What i learnt during this tour (yeah, i was surfing the net, when Google uncle informed me that John Muir was born in Scotland. Did i hear you say: John Muir who?
Well, if you don't know who, you don't know me....

But in the interest of not losing all my friends, John Muir was one of the world's greatest naturalists. He was in the words of the Seira Club (which he founded in 1892): a farmer, inventor, sheepherder, naturalist, explorer, writer, and conservationist.


To me, he was the man who was the 'father of National Parks', that great visionary who thought of keeping wilderness, wild; of safegaurding our natural heritage for future generations. 
He was the man who said, "“The mountains are calling and I must go.” (this echoes in my heart…)
I also love this one: “The world, we are told, was made especially for man — a presumption not supported by all the facts.”  

(Looking up at John Muir's statue in his birthplace, Dunbar, Scotland....i have been doing this as far as i remember, since i knew of him, read him--tho i have read only a few)


Significantly, Muir was a key influence on President Theodore Roosevelt, who--and few know this--was a great naturalist and conservationist, and put this issue high on the national agenda. (Where are you, Roosevelt, we need you so!). As the story goes, Roosevelt read Muir’s work 'Our National Parks', and visited him in 1903, in Yosemite. And there, together, beneath the trees, they laid the foundation of Roosevelt's innovative and notable conservation programs.


How I wonder at such a leader, how I long for such wisdom in our leadership, how I wish I was born at that time…when governments led the conservation, when you did not fight governments to protect environment.

So when I learnt that Muir’s birthplace was here, in Dunbar, in Scotland…I simply had to go.

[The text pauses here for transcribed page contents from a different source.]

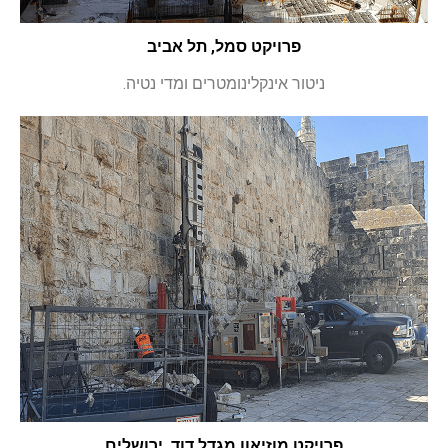
פרויקט סמל, תל אביב
ניטור אינקלינומטרים ומדי נטיה.
פרויקט מוזיאון מגדל דוד, ירושלים​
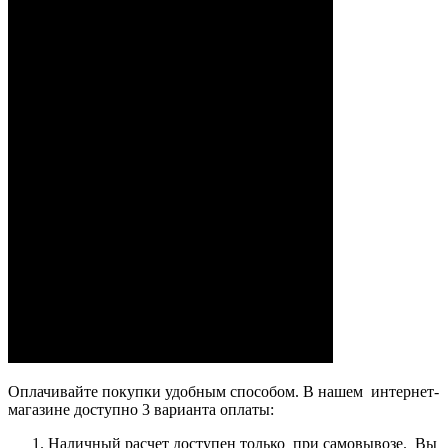
Оплачивайте покупки удобным способом. В нашем интернет-
магазине доступно 3 варианта оплаты:
Наличный расчет доступен только при самовывозе. Вы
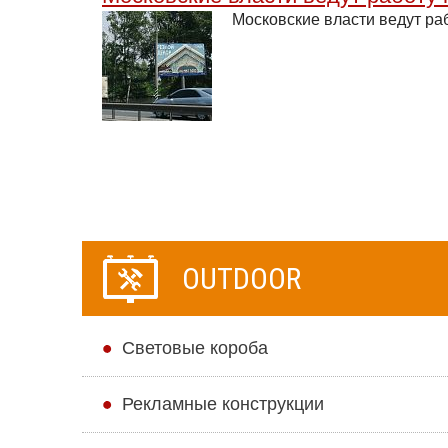
Московские власти ведут ра
OUTDOOR
Cветовые короба
Рекламные конструкции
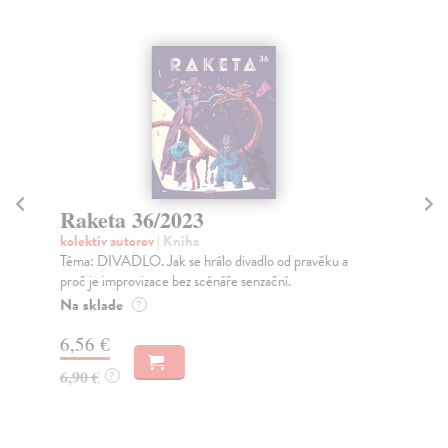
Raketa 36/2023
R
kolektív autorov
| Kniha
kol
Téma: DIVADLO. Jak se hrálo divadlo od pravěku a
Tém
proč je improvizace bez scénáře senzační.
rozs
Na sklade
Na
?
6,56 €
6,
6,90 €
6,
?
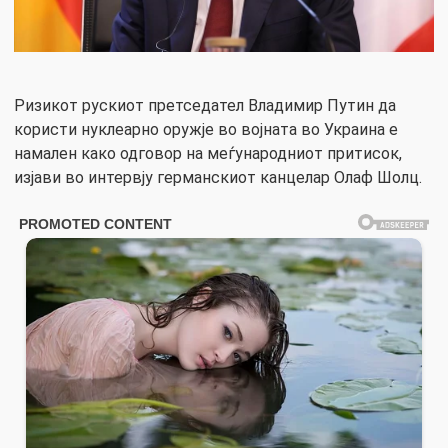
Ризикот рускиот претседател Владимир Путин да
користи нуклеарно оружје во војната во Украина е
намален како одговор на меѓународниот притисок,
изјави во интервју германскиот канцелар Олаф Шолц.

And I scurried over to Mike, the enthusiastic, chatty driver of our tour, and asked him how I could get to Dunbar.
Just an hour away, he said, to my immense delight. 

But why on earth do you want to go to Dunbar (just a tiny little place, ‘dead’ though beautiful , since it is on the coast, he said). Later, i learnt of another prime attraction, a run-down, ruined fort! and a very pretty, old church, which to the sorrow of the pastor was too 'new', built as recent as the 17th century! Well, it IS all relative, isn't it?


I told Mike about Muir, and he racked his brains, and thought, and pondered, before nodding his head. “Yeah, he said, there is a museum there. He is something to do with nature, right?  But few people know about him, even , here in Scotland….”

Yes, few do. Sad, that while we lionise our warriors, we pay scant regard to those who battle and struggle to preserve the earth, and life around us.

Muir (1838-1914)  had left Dunbar for America as a child, and was America's most famous and influential naturalist and conservationist.
It is only in recent years that his home country has made efforts to conserve Muir’s legacy, and his birthplace-and home in Dunbar is now a museum (http://www.jmbt.org.uk/content/). And I was determined to go.


Even though we were to leave the next day, Sunday.

God bless my long-suffering friends Suman Sahoo and Shefali Juneja, both senior bureaucrats and my colleagues in the Chevening programme –who had no clue who (the hell) this Muir was. But in the face of my passion ate determination (I could see they were foxed!), dropped their plans for the day to accompany me. And off we went..
I, light of heart, giddy with anticipation—and somewhat guilty at dragging ‘em along, especially when we landed in this very sleepy (it was noon and everyone was asleep—or so it appeared. the market, cafes, everything was closed!
Including Muir’s museum. 
Learnt it would open at one, giving me the grand total of five minutes to visit in, if we were to catch the bus to Edinburgh, to get back to London.



Well, to cut a long story short, it was a short-short visit, but I am so very glad I went..it is always so inspiring to be in the company of great men (and women), even if only in spirit.
Being there...reading him, reinforced to me the Power of One.  
One man can change the world. Gandhiji 's life was that message.
And there are others. 
Muir is one such man.





“Everybody needs beauty...places to play in and pray in where nature may heal and cheer and give strength to the body and soul alike.”